Saliha Afridi, clinical psychologist and managing director of The LightHouse Arabia, says there are many therapies that can help ­alleviate the symptoms of depression, and different people react differently to them. “Some people are better able to express themselves using methods other than traditional talk-­therapy,” the Dubai-based therapist says, adding that clients often report that externalising their difficulties by putting them on canvas/paper helps make them more manageable. “There is also a cathartic effect of being able to create something while you are expressing your pain.”

This is just what Alkhaja has done, and now she is using it to help others, too.

In February, the Federal National Council put mental health on the agenda by requesting the acceleration of a planned psychiatric health law. In addition, it recommended that psychiatric services should be readily available, there should be a psychiatric clinic in every hospital and well-being skills should be taught in schools.

Talking publicly about depression and related conditions hasn’t always been acceptable, however, and is still a challenge now, especially culturally, says Alkhaja.

“It’s another reason why I did this project,” she says. “I was searching for a campaign that maybe the Government did, but I didn’t find anything. I found some in Kuwait and Saudi Arabia, but not here. I found a conference that Sheikh Nahyan [bin Mubarak] did back in 2014, but it wasn’t something ­personal.

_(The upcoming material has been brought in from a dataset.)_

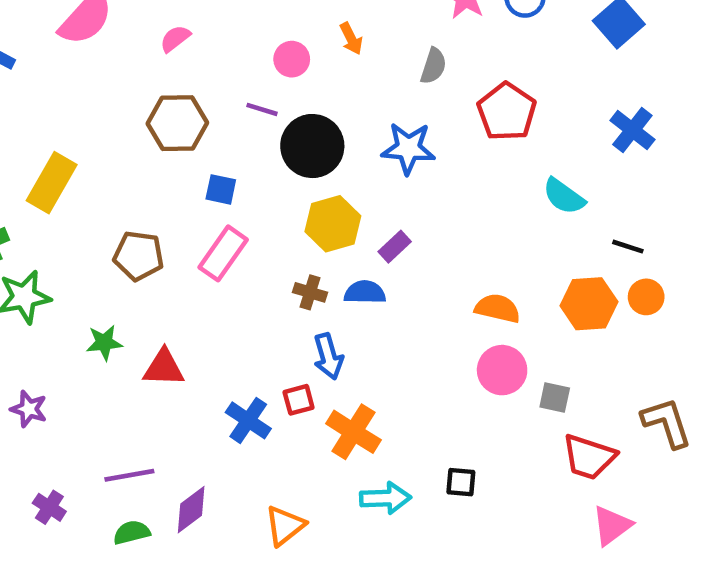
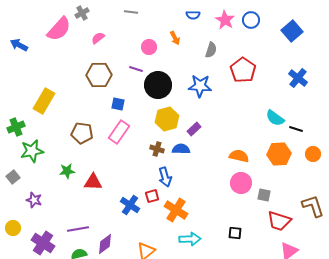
cyan semicircle: (564, 196) -> (275, 118), moved
orange circle: (646, 297) -> (313, 154), moved
black square: (461, 482) -> (235, 233), moved
purple cross: (49, 507) -> (43, 243), size x1.6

“A lot of people think that depression can only be treated by praying and reading the Quran. They do relax the mind and body, and make you meditate and forget your problems for a while. However, it may not solve the main problem. Some types of depression need treatment either by medication or therapy,” she says. “People think that if someone goes to a medical clinic, there must be something wrong with them – ­maybe she won’t get married – so they always deny it and hide away from it.”

Afridi says there are two barriers to treatment of people suffering from depression in the Middle East – lack of awareness and stigma. “Unfortunately, the stigma around seeking help or admitting to having mental health difficulties is still very much present, especially in the ­Middle East.”

Alkhaja isn’t a lone voice in her awareness mission. Shatha ­Alamri, who suffers from bipolar and other related anxiety disorders, is working on a documentary to highlight the issue and how it affects GCC residents. “Depression is all over the place. The film is about different cases [of depression] in the Gulf, and I am planning to participate in the Dubai film festival,” she says.

While it has been a long road for Alkhaja, she wants people to know that even though depression is always “waiting in the corner”, sufferers don’t have to battle alone. “Go to a professional, and see what is wrong. Find out the source. If you know the source, you will know how to treat it.”

Alkhaja’s artworks and books are just the start of her Light My Heart awareness campaign and her own healing. “I’m proud that I’m giving my work to people. I hope they take advantage of it – I want them to feel and understand what depression is,” she says. “Every person has his or her struggles to face; however, we can always help each other to recover and make our society better.”